We used DDIs data collected from two sources of information. The first source was DrugBank Version 4.1 (University of Alberta and The Metabolomics Innovation Centre, Edmonton, AB, Canada) [17] that contains information about interactions derived from public drug databases. The second source of DDIs data was the Fujitsu ADME Database (Chemistry & Life Science Group, Fujitsu, Tokyo, Japan) [18].

The final data set includes information from both sources. It was used to create the training set containing information about 2345 pairs of single-component organic compounds that interacted due to CYP1A2, CYP2B6, CYP2C19, CYP2C8, CYP2C9, CYP2D6, or CYP3A4. The detailed information is presented in Table 1.

Table 1.

The number of drug–drug interactions (DDIs) mediated by various isoforms of cytochrome P450 in the training set.

Isoforms of Cytochrome P450 Number of DDIs
CYP1A2 132
CYP2B6 27
CYP2C19 80
CYP2C8 55
CYP2C9 204
CYP2D6 231
CYP3A4 1616

It is well known that CYP3A4 is the major isoform of human cytochrome P450 involved in drug metabolism and pharmacokinetic DDIs. As we can see from Table 1, the number of DDIs associated with CYP3A4 in the training set is twice as high as the number of pairs for the remaining six cytochromes. It fully reflects the real situation and illustrates that the training set is representative.

2.2. PASS

The PASS software (Laboratory of Structure-Function Based Drug Design, Institute of Biomedical Chemistry, Moscow, Russia) [19] is based on the advanced naïve Bayes classifier and predicts the profiles of biological activity for drug-like compounds.
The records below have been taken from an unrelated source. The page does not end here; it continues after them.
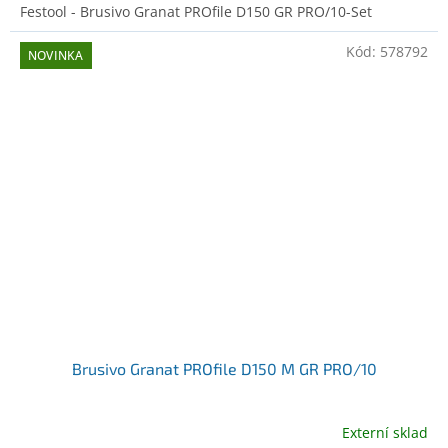
Festool - Brusivo Granat PROfile D150 GR PRO/10-Set
Kód:
578792
NOVINKA
Brusivo Granat PROfile D150 M GR PRO/10
Externí sklad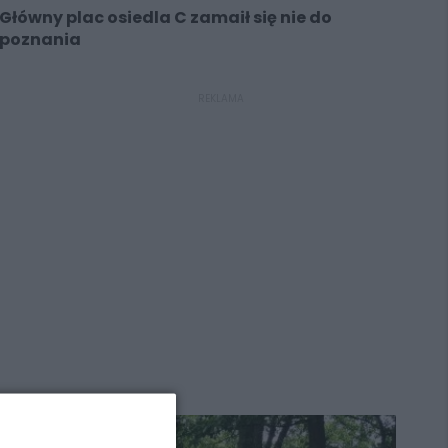
Główny plac osiedla C zamaił się nie do
poznania
REKLAMA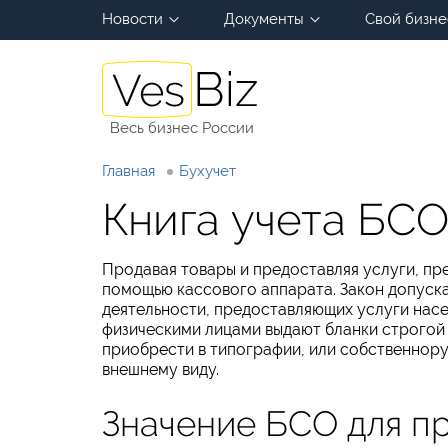
Новости
Документы
Свой бизне
Весь бизнес России
Главная
Бухучет
Книга учета БСО
Продавая товары и предоставляя услуги, п
помощью кассового аппарата. Закон допуска
деятельности, предоставляющих услуги насе
физическими лицами выдают бланки строгой 
приобрести в типографии, или собственнору
внешнему виду.
Значение БСО для п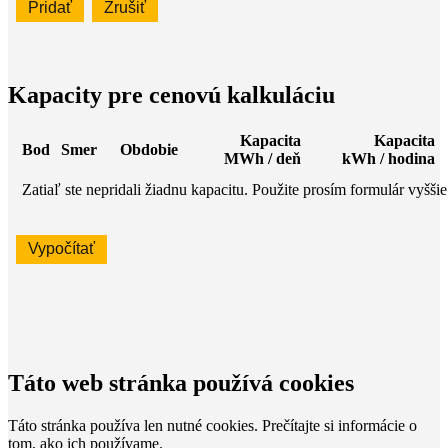
Pridať
Zrušiť
Kapacity pre cenovú kalkuláciu
Kapacita
Kapacita
Bod
Smer
Obdobie
MWh / deň
kWh / hodina
Zatiaľ ste nepridali žiadnu kapacitu. Použite prosím formulár vyššie
Vypočítať
Táto web stránka používá cookies
Táto stránka používa len nutné cookies. Prečítajte si informácie o
tom, ako ich používame.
The PASS algorithm creates a classification model of structure–activity relationships based on the training set with structures and known biological activities of known pharmaceutical agents. The PASS prediction results are presented as a ranked list of various biological activities with calculated probabilities Pa (“to be active”) and Pi (“to be inactive”). The most probable activities are those predicted with the maximum value ΔP = PaPi. Currently, PASS predicts more than 8000 types of biological activities, including pharmacological effects, mechanisms of action, influences on gene expression, toxic and adverse effects, and interactions with metabolic enzymes and transporters. Biological activities for particular molecules in the PASS program are represented qualitatively as “active” or “inactive.” The structural formulae of drug-like organic compounds are described by Multilevel Neighborhoods of Atoms (MNA) descriptors.
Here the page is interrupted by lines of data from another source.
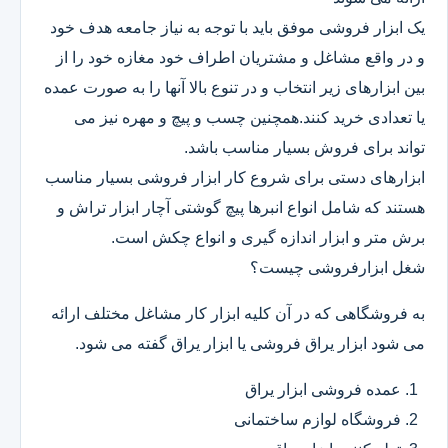
یک ابزار فروشی موفق باید با توجه به نیاز جامعه هدف خود
و در واقع مشاغل و مشتریان اطراف خود مغازه خود را از
بین ابزارهای زیر انتخاب و در تنوع بالا آنها را به صورت عمده
یا تعدادی خرید کنند.همچنین چسب و پیچ و مهره نیز می
تواند برای فروش بسیار مناسب باشد.
ابزارهای دستی برای شروع کار ابزار فروشی بسیار مناسب
هستند که شامل انواع انبرها پیچ گوشتی آچار ابزار تراش و
برش متر و ابزار اندازه گیری و انواع چکش است.
شغل ابزارفروشی چیست؟
به فروشگاهی که در آن کلیه ابزار کار مشاغل مختلف ارائه
می شود ابزار یراق فروشی یا ابزار یراق گفته می شود.
عمده فروشی ابزار یراق
فروشگاه لوازم ساختمانی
The prediction of DDIs occurring due to interactions with various cytochrome P450 isoforms is similar to the prediction of biological activity using the PASS software. For DDIs prediction mediated by cytochrome P450 isoforms, the input data are represented by the pairs of structural formulas of studied drug-like compounds. The prediction results for each pair of compounds are presented by the probabilities Pa and Pi lists, which estimate DDIs that may occur due to interactions with CYP1A2, CYP2B6, CYP2C19, CYP2C8, CYP2C9, CYP2D6, and CYP3A4.

2.3. Pairs of Substances Multilevel Neighborhoods of Atoms Descriptors

To describe the structures of drug pairs, we used PoSMNA descriptors instead of the MNA descriptors applied in the standard PASS software version [19]. PoSMNA descriptors can be used to predict various phenomena, e.g., synergistic effects of two drugs or the prediction of DDIs. Initially, we developed and used PoSMNA descriptors to predict DDIs severity [15,16]. The set of PoSMNA descriptors is the direct product of a combination of two sets of MNA descriptors for each molecule in the DDI pair as {a,b,c,…} × {d,e,f,…} = {ad,ae,af,…, bd,be,bf,…, cd,ce,cf,…}. MNA/2 (second level of MNA descriptors) for non-hydrogen heavy atoms is used for PoSMNA creation. The MNA descriptors are ordered lexicographically for each pair of compounds, for example, from string “C(C(CCC)C(CC-H)C(CC-H)) C(C(CCC)C(CC-H)O(CC))” to “-O(-C(-C-C-O)) -O(-C(-C-O-O))” (see the examples of PoSMNA descriptors for warfarin and naproxen in Figure 1).

Figure 1.

Figure 1

Representation of the warfarin and naproxen molecules by Pairs of Substances Multilevel Neighborhoods of Atoms (PoSMNA) descriptors.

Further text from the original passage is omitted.